[Page-level text extractions]
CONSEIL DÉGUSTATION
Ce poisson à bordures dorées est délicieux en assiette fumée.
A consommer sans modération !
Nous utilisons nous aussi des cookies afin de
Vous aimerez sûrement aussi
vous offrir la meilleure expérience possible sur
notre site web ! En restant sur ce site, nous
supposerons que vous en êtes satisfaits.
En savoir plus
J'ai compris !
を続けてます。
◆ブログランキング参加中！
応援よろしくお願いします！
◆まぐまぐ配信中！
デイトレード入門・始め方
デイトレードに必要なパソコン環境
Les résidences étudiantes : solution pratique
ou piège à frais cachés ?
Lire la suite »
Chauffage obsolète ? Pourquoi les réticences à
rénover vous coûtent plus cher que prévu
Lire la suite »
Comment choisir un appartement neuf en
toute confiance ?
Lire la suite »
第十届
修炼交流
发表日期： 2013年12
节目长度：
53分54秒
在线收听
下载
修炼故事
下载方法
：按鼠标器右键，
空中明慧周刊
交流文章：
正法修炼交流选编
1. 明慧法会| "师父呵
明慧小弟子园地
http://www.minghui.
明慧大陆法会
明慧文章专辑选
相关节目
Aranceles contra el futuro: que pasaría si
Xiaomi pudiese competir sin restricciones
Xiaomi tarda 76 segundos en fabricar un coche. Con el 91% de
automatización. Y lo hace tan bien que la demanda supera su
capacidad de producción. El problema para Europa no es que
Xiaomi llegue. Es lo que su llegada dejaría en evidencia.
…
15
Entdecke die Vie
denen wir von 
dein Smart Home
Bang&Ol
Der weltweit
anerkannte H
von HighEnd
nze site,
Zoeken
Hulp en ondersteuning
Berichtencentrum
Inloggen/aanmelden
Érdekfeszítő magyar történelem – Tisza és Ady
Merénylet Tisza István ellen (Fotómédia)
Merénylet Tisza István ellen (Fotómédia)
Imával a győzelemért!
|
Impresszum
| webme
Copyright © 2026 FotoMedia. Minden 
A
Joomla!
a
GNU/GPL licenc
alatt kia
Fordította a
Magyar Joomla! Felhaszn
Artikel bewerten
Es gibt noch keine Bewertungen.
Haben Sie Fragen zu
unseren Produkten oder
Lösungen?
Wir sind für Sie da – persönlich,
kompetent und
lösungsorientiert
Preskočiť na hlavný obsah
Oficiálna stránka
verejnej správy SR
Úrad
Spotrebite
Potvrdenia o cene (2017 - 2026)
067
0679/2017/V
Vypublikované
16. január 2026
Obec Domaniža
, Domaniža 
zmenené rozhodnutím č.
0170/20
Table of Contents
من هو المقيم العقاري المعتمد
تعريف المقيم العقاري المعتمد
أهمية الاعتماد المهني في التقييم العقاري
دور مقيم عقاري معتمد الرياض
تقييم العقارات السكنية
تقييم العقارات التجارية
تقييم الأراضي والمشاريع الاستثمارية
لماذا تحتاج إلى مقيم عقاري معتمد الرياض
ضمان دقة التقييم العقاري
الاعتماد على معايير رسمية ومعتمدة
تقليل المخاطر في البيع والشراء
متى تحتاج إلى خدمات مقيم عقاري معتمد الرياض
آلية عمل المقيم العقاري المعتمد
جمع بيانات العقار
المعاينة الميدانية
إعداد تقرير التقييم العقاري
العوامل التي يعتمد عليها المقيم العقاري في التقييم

## ACTION ITEM
Output all of the entries, exactly as they are written.

## WRITTEN ANSWER
CONSEIL DÉGUSTATION
Ce poisson à bordures dorées est délicieux en assiette fumée.
A consommer sans modération !
Nous utilisons nous aussi des cookies afin de
Vous aimerez sûrement aussi
vous offrir la meilleure expérience possible sur
notre site web ! En restant sur ce site, nous
supposerons que vous en êtes satisfaits.
En savoir plus
J'ai compris !
を続けてます。
◆ブログランキング参加中！
応援よろしくお願いします！
◆まぐまぐ配信中！
デイトレード入門・始め方
デイトレードに必要なパソコン環境
Les résidences étudiantes : solution pratique
ou piège à frais cachés ?
Lire la suite »
Chauffage obsolète ? Pourquoi les réticences à
rénover vous coûtent plus cher que prévu
Lire la suite »
Comment choisir un appartement neuf en
toute confiance ?
Lire la suite »
第十届
修炼交流
发表日期： 2013年12
节目长度：
53分54秒
在线收听
下载
修炼故事
下载方法
：按鼠标器右键，
空中明慧周刊
交流文章：
正法修炼交流选编
1. 明慧法会| "师父呵
明慧小弟子园地
http://www.minghui.
明慧大陆法会
明慧文章专辑选
相关节目
Aranceles contra el futuro: que pasaría si
Xiaomi pudiese competir sin restricciones
Xiaomi tarda 76 segundos en fabricar un coche. Con el 91% de
automatización. Y lo hace tan bien que la demanda supera su
capacidad de producción. El problema para Europa no es que
Xiaomi llegue. Es lo que su llegada dejaría en evidencia.
…
15
Entdecke die Vie
denen wir von 
dein Smart Home
Bang&Ol
Der weltweit
anerkannte H
von HighEnd
nze site,
Zoeken
Hulp en ondersteuning
Berichtencentrum
Inloggen/aanmelden
Érdekfeszítő magyar történelem – Tisza és Ady
Merénylet Tisza István ellen (Fotómédia)
Merénylet Tisza István ellen (Fotómédia)
Imával a győzelemért!
|
Impresszum
| webme
Copyright © 2026 FotoMedia. Minden 
A
Joomla!
a
GNU/GPL licenc
alatt kia
Fordította a
Magyar Joomla! Felhaszn
Artikel bewerten
Es gibt noch keine Bewertungen.
Haben Sie Fragen zu
unseren Produkten oder
Lösungen?
Wir sind für Sie da – persönlich,
kompetent und
lösungsorientiert
Preskočiť na hlavný obsah
Oficiálna stránka
verejnej správy SR
Úrad
Spotrebite
Potvrdenia o cene (2017 - 2026)
067
0679/2017/V
Vypublikované
16. január 2026
Obec Domaniža
, Domaniža 
zmenené rozhodnutím č.
0170/20
Table of Contents
من هو المقيم العقاري المعتمد
تعريف المقيم العقاري المعتمد
أهمية الاعتماد المهني في التقييم العقاري
دور مقيم عقاري معتمد الرياض
تقييم العقارات السكنية
تقييم العقارات التجارية
تقييم الأراضي والمشاريع الاستثمارية
لماذا تحتاج إلى مقيم عقاري معتمد الرياض
ضمان دقة التقييم العقاري
الاعتماد على معايير رسمية ومعتمدة
تقليل المخاطر في البيع والشراء
متى تحتاج إلى خدمات مقيم عقاري معتمد الرياض
آلية عمل المقيم العقاري المعتمد
جمع بيانات العقار
المعاينة الميدانية
إعداد تقرير التقييم العقاري
العوامل التي يعتمد عليها المقيم العقاري في التقييم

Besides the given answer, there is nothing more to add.